WHAT TO PRODUCE =>
Search the records below for the word "Emmanuel", then return every line where it appears.

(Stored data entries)
+++

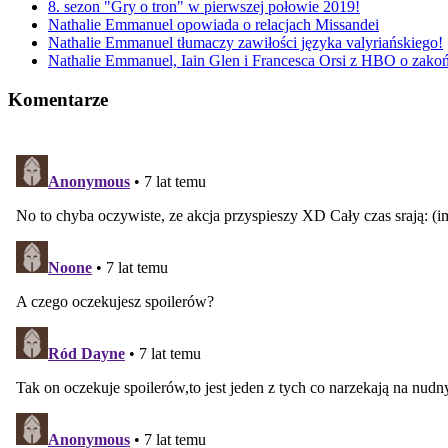
8. sezon "Gry o tron" w pierwszej połowie 2019!
Nathalie Emmanuel opowiada o relacjach Missandei
Nathalie Emmanuel tłumaczy zawiłości języka valyriańskiego!
Nathalie Emmanuel, Iain Glen i Francesca Orsi z HBO o zakoń
Komentarze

+++

OUTPUT OF THE TASK =>
Nathalie Emmanuel opowiada o relacjach Missandei
Nathalie Emmanuel tłumaczy zawiłości języka valyriańskiego!
Nathalie Emmanuel, Iain Glen i Francesca Orsi z HBO o zakoń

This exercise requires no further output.